Adão estava só e carente. Paternalmente, Deus permite que seu filho tenha relações sexuais com animais; e isto fica bastante claro na sutileza do texto que informa que o primeiro homem dá nome aos animais. Ora, dar nome (e conhecer), nesse espaço/tempo era – diríamos hoje (2009 d.C) - um eufemismo para afirmar a existência de relações sexuais. Dar nome e conhecer significam - ontem e hoje (2009) - uma mesma coisa: manter relações sexuais.
Em nossas sociedades contemporâneas, urbanas, modernas, internetizadas ... a mulher, ao casar com um homem, herda-lhe o sobrenome alterando, assim, a integridade de seu nome de solteira. Essa herança, esse novo sobrenome, significa o seguinte: o que deu o sobrenome e aquela que o recebeu mantêm relações sexuais legitimadas, legalizadas e sacralizadas. Isto dispensa e evita qualquer pergunta indiscreta vindo de quem quer que seja. “Quem dá o nome é porque come” – escancara o dito popular.

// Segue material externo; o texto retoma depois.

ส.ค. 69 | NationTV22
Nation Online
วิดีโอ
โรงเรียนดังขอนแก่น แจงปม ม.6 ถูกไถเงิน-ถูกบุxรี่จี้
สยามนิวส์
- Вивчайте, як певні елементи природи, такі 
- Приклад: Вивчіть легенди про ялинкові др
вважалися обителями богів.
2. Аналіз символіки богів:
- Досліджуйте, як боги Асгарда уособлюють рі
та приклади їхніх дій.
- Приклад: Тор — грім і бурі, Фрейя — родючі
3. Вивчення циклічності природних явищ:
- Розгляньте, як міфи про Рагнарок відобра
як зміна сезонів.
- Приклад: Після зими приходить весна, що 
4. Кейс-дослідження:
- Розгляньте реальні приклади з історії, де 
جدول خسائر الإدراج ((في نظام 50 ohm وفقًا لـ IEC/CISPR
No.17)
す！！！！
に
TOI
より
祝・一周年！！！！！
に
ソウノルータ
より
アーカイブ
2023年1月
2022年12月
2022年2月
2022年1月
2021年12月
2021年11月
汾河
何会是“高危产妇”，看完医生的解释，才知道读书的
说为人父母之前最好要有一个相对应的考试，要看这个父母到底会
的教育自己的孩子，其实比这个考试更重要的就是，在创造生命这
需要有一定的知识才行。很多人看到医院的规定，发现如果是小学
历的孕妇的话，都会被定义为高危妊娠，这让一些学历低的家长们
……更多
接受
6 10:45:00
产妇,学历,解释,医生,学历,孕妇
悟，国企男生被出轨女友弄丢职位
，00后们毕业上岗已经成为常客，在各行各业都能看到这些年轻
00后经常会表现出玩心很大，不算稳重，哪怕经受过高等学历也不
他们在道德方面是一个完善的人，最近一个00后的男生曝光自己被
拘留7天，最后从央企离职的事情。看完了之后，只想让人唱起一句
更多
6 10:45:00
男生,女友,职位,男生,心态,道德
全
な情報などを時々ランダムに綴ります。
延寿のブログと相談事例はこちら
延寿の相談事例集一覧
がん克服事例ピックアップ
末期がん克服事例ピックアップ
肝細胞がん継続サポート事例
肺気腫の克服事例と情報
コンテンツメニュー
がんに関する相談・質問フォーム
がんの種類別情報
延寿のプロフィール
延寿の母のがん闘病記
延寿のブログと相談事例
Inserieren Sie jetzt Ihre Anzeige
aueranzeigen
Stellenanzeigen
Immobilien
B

Quando o casal se separa, a maioria das mulheres exclui, formal e legalmente, o sobrenome do ex-marido, resgatando a integridade do nome de solteira. Afinal, supõe-se que ela não mais faz sexo com aquele homem. Há mulheres porém que, por várias razões, conservam o sobrenome do marido mesmo depois da separação, do divórcio – o que cria um certo mal estar pois ela já não mais faz amor com o ex-marido mas, simbolicamente, continua fazendo amor com ele.